Exercise aim » Line count for "welcome": give how many lines in the data below contain it, with no other words.
[Data extracts — start]
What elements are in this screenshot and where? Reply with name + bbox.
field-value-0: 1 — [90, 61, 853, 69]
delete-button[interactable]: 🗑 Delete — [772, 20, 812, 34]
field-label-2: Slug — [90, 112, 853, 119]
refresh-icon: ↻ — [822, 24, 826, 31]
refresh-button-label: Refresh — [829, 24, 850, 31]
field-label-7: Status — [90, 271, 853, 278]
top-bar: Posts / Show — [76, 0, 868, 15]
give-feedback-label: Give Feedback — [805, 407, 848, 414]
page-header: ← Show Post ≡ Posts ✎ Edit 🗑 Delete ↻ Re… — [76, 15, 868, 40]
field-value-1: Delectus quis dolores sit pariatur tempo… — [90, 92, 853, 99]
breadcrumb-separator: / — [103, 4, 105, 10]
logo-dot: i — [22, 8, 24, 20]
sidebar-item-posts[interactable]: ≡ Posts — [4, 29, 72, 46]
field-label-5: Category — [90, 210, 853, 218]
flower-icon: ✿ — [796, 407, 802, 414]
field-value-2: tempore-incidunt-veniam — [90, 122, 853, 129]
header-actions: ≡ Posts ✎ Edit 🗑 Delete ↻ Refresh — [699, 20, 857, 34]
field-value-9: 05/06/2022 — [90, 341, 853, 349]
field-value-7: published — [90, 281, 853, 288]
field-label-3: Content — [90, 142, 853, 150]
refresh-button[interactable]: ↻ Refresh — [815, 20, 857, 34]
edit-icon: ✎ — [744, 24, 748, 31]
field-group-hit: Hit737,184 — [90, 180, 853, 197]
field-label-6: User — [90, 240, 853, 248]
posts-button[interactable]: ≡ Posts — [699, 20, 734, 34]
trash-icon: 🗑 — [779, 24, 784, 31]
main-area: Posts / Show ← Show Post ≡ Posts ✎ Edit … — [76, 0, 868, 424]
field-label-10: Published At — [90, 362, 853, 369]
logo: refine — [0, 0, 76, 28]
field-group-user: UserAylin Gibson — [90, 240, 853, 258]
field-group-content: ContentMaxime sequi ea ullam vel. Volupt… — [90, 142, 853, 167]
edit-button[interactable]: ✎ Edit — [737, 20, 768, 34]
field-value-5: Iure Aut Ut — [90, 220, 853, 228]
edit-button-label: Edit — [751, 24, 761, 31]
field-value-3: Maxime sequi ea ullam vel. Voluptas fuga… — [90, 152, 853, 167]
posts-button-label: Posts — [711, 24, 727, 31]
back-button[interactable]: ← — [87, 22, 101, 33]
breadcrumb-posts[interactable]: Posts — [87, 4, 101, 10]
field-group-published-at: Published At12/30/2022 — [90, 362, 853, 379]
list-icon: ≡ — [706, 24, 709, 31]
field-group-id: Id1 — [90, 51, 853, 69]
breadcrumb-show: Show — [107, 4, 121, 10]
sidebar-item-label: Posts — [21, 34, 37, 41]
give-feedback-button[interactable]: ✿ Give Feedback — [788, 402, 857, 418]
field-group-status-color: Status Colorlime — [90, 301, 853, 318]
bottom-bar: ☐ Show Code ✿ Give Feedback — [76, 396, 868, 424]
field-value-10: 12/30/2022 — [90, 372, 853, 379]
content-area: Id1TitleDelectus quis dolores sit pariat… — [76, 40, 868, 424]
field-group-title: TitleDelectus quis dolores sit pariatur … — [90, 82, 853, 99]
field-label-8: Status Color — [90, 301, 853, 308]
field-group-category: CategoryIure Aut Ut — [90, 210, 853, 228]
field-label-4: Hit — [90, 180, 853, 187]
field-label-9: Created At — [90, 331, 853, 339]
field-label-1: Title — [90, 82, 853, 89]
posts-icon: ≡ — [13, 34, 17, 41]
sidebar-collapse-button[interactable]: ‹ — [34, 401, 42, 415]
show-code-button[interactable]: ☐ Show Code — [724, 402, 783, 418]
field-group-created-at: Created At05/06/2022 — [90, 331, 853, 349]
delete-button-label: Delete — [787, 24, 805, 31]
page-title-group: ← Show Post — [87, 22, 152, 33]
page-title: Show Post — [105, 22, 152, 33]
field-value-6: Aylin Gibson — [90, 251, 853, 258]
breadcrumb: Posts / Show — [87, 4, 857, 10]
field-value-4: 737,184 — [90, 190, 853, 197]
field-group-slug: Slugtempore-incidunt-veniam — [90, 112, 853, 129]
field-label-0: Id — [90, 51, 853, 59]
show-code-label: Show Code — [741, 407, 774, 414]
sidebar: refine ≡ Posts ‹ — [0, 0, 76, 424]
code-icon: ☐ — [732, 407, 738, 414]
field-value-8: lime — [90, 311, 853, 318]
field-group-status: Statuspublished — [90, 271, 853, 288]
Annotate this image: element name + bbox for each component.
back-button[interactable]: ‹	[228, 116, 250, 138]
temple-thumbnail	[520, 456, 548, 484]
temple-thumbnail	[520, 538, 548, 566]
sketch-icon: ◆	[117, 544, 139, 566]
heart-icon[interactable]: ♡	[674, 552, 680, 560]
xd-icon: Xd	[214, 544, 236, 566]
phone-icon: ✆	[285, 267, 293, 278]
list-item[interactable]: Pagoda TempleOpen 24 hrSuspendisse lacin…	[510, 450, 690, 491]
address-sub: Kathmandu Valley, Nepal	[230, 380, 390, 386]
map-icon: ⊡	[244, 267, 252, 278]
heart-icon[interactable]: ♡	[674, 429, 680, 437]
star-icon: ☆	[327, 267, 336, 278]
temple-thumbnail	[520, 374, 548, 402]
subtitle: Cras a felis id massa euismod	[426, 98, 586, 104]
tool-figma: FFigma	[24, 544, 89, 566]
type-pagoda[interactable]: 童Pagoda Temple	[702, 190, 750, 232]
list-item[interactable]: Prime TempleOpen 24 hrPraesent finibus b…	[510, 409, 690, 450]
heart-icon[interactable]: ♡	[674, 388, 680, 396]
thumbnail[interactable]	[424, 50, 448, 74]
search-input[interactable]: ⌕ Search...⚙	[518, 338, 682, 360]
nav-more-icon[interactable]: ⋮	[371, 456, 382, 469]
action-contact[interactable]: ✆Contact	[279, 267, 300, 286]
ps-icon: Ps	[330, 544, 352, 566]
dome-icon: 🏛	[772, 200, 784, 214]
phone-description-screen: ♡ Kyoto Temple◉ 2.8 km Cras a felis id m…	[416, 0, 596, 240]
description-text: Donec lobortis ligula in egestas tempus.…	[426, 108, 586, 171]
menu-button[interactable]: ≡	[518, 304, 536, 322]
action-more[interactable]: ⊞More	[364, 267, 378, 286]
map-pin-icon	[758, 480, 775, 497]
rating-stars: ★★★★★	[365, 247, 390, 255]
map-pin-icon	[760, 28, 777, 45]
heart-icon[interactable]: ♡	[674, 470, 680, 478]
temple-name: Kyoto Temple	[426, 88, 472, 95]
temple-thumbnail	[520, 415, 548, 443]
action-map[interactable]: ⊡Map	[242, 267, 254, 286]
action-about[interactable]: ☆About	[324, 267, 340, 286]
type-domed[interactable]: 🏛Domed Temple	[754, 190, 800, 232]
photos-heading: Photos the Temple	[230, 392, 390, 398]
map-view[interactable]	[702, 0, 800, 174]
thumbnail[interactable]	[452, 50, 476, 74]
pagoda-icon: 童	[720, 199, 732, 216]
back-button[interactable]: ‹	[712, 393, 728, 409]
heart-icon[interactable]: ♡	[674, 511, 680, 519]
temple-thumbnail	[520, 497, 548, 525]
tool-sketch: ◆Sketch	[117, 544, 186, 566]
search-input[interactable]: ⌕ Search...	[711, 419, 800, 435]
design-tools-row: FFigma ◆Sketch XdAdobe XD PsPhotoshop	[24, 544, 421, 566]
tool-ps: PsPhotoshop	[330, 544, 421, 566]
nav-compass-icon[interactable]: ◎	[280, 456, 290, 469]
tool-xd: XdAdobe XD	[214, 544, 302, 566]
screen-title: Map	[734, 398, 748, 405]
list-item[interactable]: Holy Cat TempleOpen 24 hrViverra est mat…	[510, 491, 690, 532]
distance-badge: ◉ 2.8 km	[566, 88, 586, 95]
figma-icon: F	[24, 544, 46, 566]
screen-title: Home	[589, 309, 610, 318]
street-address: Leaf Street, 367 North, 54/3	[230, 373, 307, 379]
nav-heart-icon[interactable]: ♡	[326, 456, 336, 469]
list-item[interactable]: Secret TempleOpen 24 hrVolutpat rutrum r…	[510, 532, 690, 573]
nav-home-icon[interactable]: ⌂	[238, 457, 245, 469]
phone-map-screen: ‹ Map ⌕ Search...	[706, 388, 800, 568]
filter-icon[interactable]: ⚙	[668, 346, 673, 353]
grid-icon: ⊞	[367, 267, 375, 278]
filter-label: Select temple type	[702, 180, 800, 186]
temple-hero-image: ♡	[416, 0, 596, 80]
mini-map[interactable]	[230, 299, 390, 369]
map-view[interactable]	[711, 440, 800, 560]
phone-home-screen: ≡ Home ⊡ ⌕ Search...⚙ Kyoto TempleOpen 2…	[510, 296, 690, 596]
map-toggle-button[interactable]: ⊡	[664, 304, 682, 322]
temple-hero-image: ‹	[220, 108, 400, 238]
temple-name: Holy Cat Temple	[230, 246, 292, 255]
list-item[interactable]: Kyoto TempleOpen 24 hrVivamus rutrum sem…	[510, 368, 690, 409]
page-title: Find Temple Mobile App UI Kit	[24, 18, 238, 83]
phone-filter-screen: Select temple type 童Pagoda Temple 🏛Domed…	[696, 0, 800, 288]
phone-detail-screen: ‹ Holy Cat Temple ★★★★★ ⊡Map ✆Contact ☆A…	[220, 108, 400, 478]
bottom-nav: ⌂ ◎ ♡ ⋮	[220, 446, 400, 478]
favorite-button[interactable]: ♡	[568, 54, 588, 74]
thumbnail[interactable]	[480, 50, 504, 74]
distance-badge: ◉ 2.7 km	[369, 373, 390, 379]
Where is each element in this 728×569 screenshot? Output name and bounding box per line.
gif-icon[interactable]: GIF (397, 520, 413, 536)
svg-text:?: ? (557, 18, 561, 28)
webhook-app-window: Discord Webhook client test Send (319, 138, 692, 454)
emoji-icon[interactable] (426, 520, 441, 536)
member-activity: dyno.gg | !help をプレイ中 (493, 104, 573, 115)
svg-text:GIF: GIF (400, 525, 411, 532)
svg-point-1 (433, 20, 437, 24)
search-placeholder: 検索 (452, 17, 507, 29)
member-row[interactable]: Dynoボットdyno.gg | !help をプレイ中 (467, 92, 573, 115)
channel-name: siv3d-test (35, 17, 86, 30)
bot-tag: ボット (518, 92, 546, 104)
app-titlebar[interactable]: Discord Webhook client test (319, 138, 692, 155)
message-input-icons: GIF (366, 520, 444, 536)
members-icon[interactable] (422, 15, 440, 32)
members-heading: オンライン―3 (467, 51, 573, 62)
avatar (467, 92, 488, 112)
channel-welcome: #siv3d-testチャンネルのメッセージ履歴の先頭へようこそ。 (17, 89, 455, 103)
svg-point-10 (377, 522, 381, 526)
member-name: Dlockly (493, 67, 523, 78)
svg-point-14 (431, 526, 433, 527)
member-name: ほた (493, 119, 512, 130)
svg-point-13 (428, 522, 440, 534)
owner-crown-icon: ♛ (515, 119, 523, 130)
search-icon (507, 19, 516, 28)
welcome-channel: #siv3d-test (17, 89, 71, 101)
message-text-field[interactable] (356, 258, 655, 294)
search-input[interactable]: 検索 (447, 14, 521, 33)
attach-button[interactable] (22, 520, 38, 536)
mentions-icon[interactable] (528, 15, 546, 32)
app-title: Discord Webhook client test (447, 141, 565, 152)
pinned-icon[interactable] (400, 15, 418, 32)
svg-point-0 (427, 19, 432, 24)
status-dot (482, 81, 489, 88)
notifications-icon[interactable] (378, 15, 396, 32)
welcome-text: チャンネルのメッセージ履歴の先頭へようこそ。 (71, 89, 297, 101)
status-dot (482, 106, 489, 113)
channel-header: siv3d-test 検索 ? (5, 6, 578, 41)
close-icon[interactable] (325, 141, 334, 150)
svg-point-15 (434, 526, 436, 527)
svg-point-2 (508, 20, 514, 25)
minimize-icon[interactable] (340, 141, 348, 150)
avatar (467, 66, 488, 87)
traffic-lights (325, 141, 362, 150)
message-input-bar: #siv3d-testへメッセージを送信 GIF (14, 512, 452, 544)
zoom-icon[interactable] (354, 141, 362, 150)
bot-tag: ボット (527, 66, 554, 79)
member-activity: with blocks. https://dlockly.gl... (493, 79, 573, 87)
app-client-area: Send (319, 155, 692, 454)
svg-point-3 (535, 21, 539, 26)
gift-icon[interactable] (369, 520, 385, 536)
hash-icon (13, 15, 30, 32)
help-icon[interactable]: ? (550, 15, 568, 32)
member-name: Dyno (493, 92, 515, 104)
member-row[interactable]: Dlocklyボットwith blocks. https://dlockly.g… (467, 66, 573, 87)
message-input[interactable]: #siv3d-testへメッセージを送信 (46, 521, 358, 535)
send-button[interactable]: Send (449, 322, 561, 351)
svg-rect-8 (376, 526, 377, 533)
[Data extracts — finish]
Written solution » 3